Author : Rajab Kalim
Publisher : Penguin Random House South Africa
Page : pages
File Size : 46,78 MB
Release : 2017-08-19
Category : Biography & Autobiography
ISBN : 9781776092116
The head of a business empire, Harry Oppenheimer played an influential role in twentieth century South Africa, a role that is celebrated by some and condemned by others. This book investigates Oppenheimer's political thinking, drawing from his speeches over the years. It looks at his views on liberalism, apartheid, socialism, sanctions, trade unions, education, geopolitics, the press and the legacy of Cecil John Rhodes.
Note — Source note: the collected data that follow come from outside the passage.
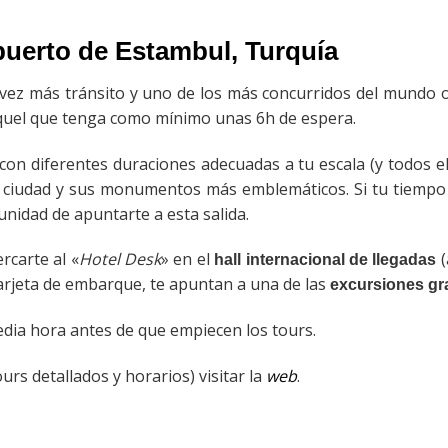
puerto de Estambul, Turquía
vez más tránsito y uno de los más concurridos del mundo 
aquel que tenga como mínimo unas 6h de espera.
con diferentes duraciones adecuadas a tu escala (y todos el
la ciudad y sus monumentos más emblemáticos. Si tu tiempo
unidad de apuntarte a esta salida.
rcarte al «
Hotel Desk
» en el
(
hall internacional de llegadas
arjeta de embarque, te apuntan a una de las
excursiones gra
dia hora antes de que empiecen los tours.
rs detallados y horarios) visitar la
web
.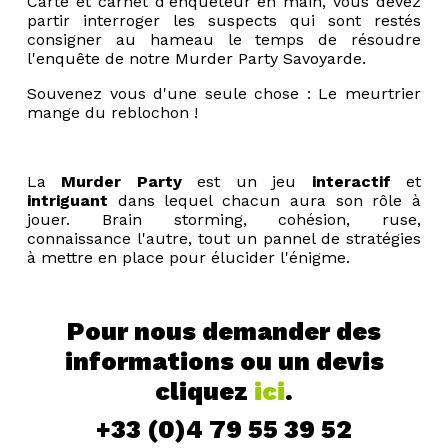
Carte et carnet d'enquêteur en main, vous devez
partir interroger les suspects qui sont restés
consigner au hameau le temps de résoudre
l'enquête de notre Murder Party Savoyarde.
Souvenez vous d'une seule chose : Le meurtrier
mange du reblochon !
La
Murder Party
est un jeu
interactif
et
intriguant
dans lequel chacun aura son rôle à
jouer. Brain storming, cohésion, ruse,
connaissance l'autre, tout un pannel de stratégies
à mettre en place pour élucider l'énigme.
Pour nous demander des
informations ou un devis
cliquez
ici
.
+33 (0)4 79 55 39 52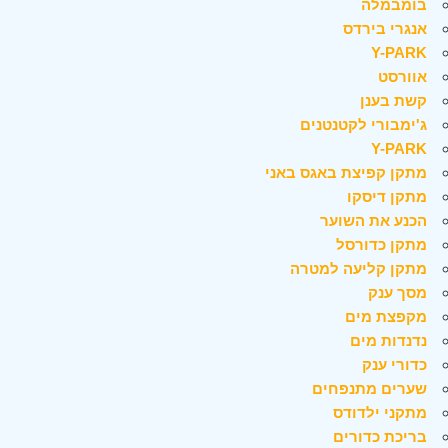
בומבמלה
אנגרי בירדס
Y-PARK
אוורסט
קשת בענן
ג'ימבורי לקטנטנים
Y-PARK
מתקן קפיצת באגס באני
מתקן דיסקו
הכנע את השוער
מתקן כדורסל
מתקן קליעה למטרה
מסך ענק
מקפצת מים
נדנדות מים
כדורי ענק
שערים מתנפחים
מתקני ילדודס
בריכת כדורים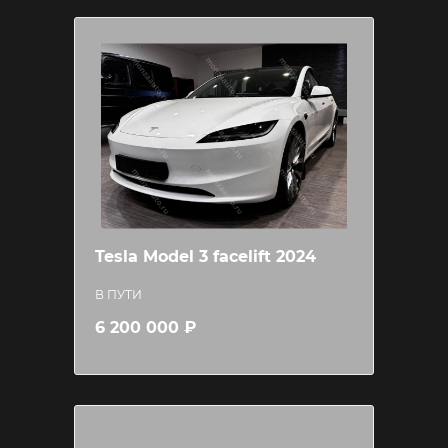
Tesla Model 3 facelift 2024
В ПУТИ
6 200 000 ₽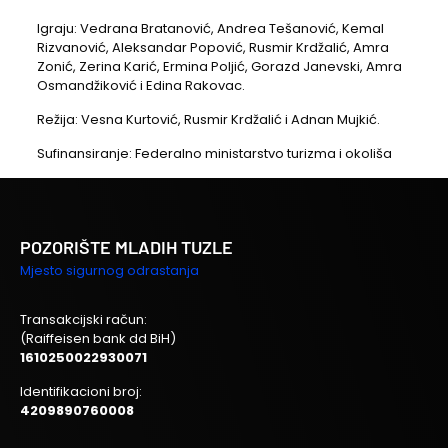
Igraju: Vedrana Bratanović, Andrea Tešanović, Kemal
Rizvanović, Aleksandar Popović, Rusmir Krdžalić, Amra
Zonić, Zerina Karić, Ermina Poljić, Gorazd Janevski, Amra
Osmandžiković i Edina Rakovac.
Režija: Vesna Kurtović, Rusmir Krdžalić i Adnan Mujkić.
Sufinansiranje: Federalno ministarstvo turizma i okoliša
POZORIŠTE MLADIH TUZLE
Mjesto sigurnog odrastanja
Transakcijski račun:
(Raiffeisen bank dd BiH)
1610250022930071
Identifikacioni broj:
4209890760008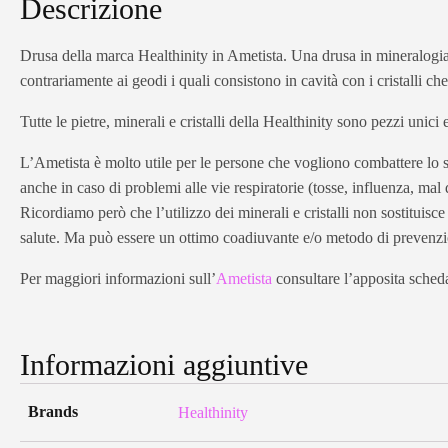
Descrizione
Drusa della marca Healthinity in Ametista. Una drusa in mineralogia è
contrariamente ai geodi i quali consistono in cavità con i cristalli che
Tutte le pietre, minerali e cristalli della Healthinity sono pezzi unici
L’Ametista è molto utile per le persone che vogliono combattere lo stre
anche in caso di problemi alle vie respiratorie (tosse, influenza, mal 
Ricordiamo però che l’utilizzo dei minerali e cristalli non sostituisc
salute. Ma può essere un ottimo coadiuvante e/o metodo di prevenz
Per maggiori informazioni sull’
Ametista
consultare l’apposita scheda 
Informazioni aggiuntive
Brands
Healthinity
Each topic is explored via extracts from Oppenheimer's speeches, and is followed by an assessment by prominent South Africans such as Clem Sunter, Kgalema Motlanthe, Albie Sachs, Denis Beckett, Bobby Godsell, Jonathan Jansen and Xolela Mangcu.
Author : John Cooke
Publisher :
Page : 284 pages
File Size : 21,89 MB
Release : 1991
Category : Africa, Central
ISBN : 9781856460118
John Cooke is now Professor of Environmental Science at the University of Botswana where he has worked since 1971. His account of his forty years in Africa is told with self-effacing humour and evident understanding and love for Africa and its people.
Author : Raymond Bonner
Publisher : Vintage
Page : 421 pages
File Size : 19,26 MB
Release : 2013-02-20
Category : Nature
ISBN : 0307830594
Defying conventional wisdom even as it makes an impassioned plea for moral common sense, this book by an award-winning journalist sheds a new light on the history and politics of the African conservation movement. The book will anger and inspire anyone who cares about African wildlife and the people whose future is intertwined with the fate of these animals.
Author : Yosef Ben-Jochannan
Publisher : Black Classic Press
Page : 130 pages
File Size : 21,73 MB
Release : 2005
Category : History
ISBN : 9781574780321
Few of Dr. Ben's books are written with co-authors. The Black Man's North and East Africa is an exception. Written with one of his early colleagues, George E. Simmonds, this work attacks the racist manipulation of African and Black history by 'educators' and 'authorities on Africa'. Defenders of the Africans' right to tell their own story, the authors insist that Black people must take responsibility for their own history, "Until African (Black) people are willing, and do write their own experience, past, and present, we will continue being slaves, mentally, physically, and spiritually, to Caucasian and Semitic racism and religious bigotry."